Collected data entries
——————————

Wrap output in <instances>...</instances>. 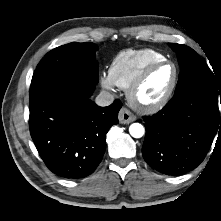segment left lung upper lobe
I'll return each instance as SVG.
<instances>
[{"label": "left lung upper lobe", "mask_w": 221, "mask_h": 221, "mask_svg": "<svg viewBox=\"0 0 221 221\" xmlns=\"http://www.w3.org/2000/svg\"><path fill=\"white\" fill-rule=\"evenodd\" d=\"M176 52L180 65V74L174 94L187 90H200L221 98V80L215 77L203 63L199 55L190 47L182 44L169 43Z\"/></svg>", "instance_id": "1"}]
</instances>
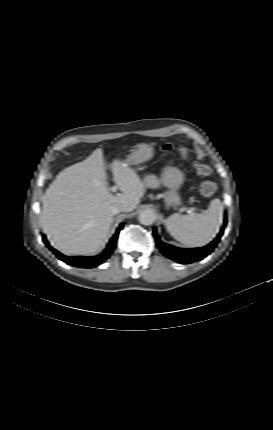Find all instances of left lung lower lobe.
I'll use <instances>...</instances> for the list:
<instances>
[{
  "instance_id": "obj_1",
  "label": "left lung lower lobe",
  "mask_w": 273,
  "mask_h": 430,
  "mask_svg": "<svg viewBox=\"0 0 273 430\" xmlns=\"http://www.w3.org/2000/svg\"><path fill=\"white\" fill-rule=\"evenodd\" d=\"M226 223H227V220L225 219L224 225H226ZM223 232L224 230L221 229L218 236L210 244L201 248H193V249L178 248V247H174L172 245L163 243L157 235L156 228L153 229V236L155 237L157 247L166 257L178 263L189 264L195 261H199L204 257H206L207 255H209L217 246V243L219 242Z\"/></svg>"
}]
</instances>
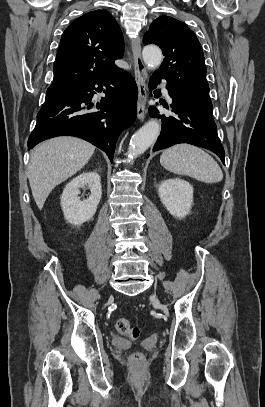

——————————

WORK INSTRUCTIONS :: Lines from the one containing "Find all instances of left lung lower lobe." through the final line of the entries above are to be retyped exactly, with every picture left out.

WRITTEN SOLUTION ::
Find all instances of left lung lower lobe.
I'll use <instances>...</instances> for the list:
<instances>
[{
  "instance_id": "obj_1",
  "label": "left lung lower lobe",
  "mask_w": 273,
  "mask_h": 430,
  "mask_svg": "<svg viewBox=\"0 0 273 430\" xmlns=\"http://www.w3.org/2000/svg\"><path fill=\"white\" fill-rule=\"evenodd\" d=\"M226 223H227V220L225 219L224 225H226ZM223 232L224 230L221 229L218 236L210 244L201 248H193V249L178 248V247H174L172 245L163 243L157 235L156 228L153 229V236L155 237L157 247L166 257L178 263L189 264L195 261H199L204 257H206L207 255H209L217 246V243L219 242Z\"/></svg>"
}]
</instances>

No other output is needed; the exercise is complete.